Oct 5, 2022 21:03
The World Health Organization said today, Wednesday, that the number of cholera outbreaks has increased around the world this year.
WHO Director-General Tedros Adhanom Ghebreyesus said that during the first nine months of the year, 27 countries declared cholera outbreaks.
He pointed out that more than 10,000 cholera cases have been recorded in Syria alone during the past few weeks.
Meanwhile, Haiti was reported to have been free of cholera for three years.
The World Health Organization did not address the estimate of the number of infections around the world.
In Haiti, the World Health Organization said on Tuesday that the number of deaths from a cholera outbreak may be “much higher” than reported and expected cases to rise.

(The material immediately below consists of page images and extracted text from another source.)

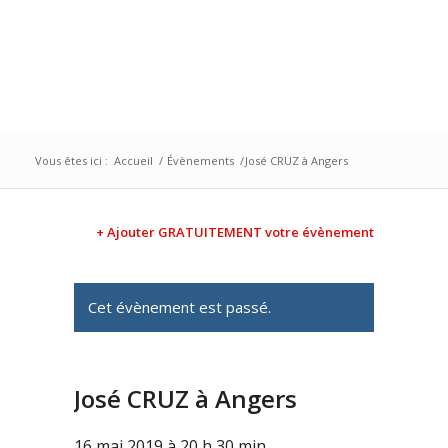
Vous êtes ici :
Accueil
/
Évènements
/
José CRUZ à Angers
+ Ajouter GRATUITEMENT votre évènement
Cet évènement est passé.
José CRUZ à Angers
16 mai 2019 à 20 h 30 min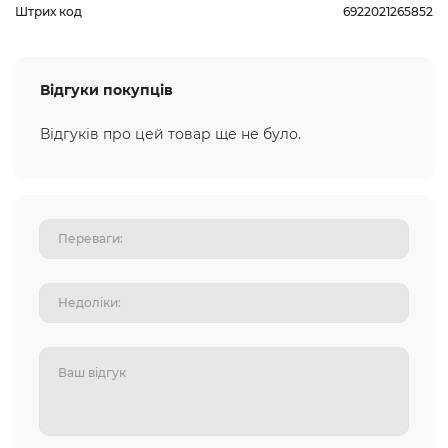
Штрих код
6922021265852
Відгуки покупців
Відгуків про цей товар ще не було.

And this country, mired in crises, announced, on Sunday, the death of at least seven people as a result of cholera, which renews fears of the spread of this disease again, nearly three years after the last confirmed case was recorded.
On Tuesday, Malawi’s Minister of Health, Kumbisi Khombiz Chibunda, said that cholera had spread to 22 of Malawi’s 28 provinces, killing 110 people and infecting 3,891 people since the first case was recorded in March.
In mid-September, the European Center for Disease Control and Prevention said it had recorded about 40,000 cholera cases in a month.
Tedros described this development as worrying, given that the problem is not limited to the increase in the number of cases of the disease, but because the deaths are increasing.
He said that the death rate this year is three times higher than the rate during the past five years, noting that cholera is spreading in places suffering from poverty and conflict, and in places where people are struggling to face the repercussions of climate change.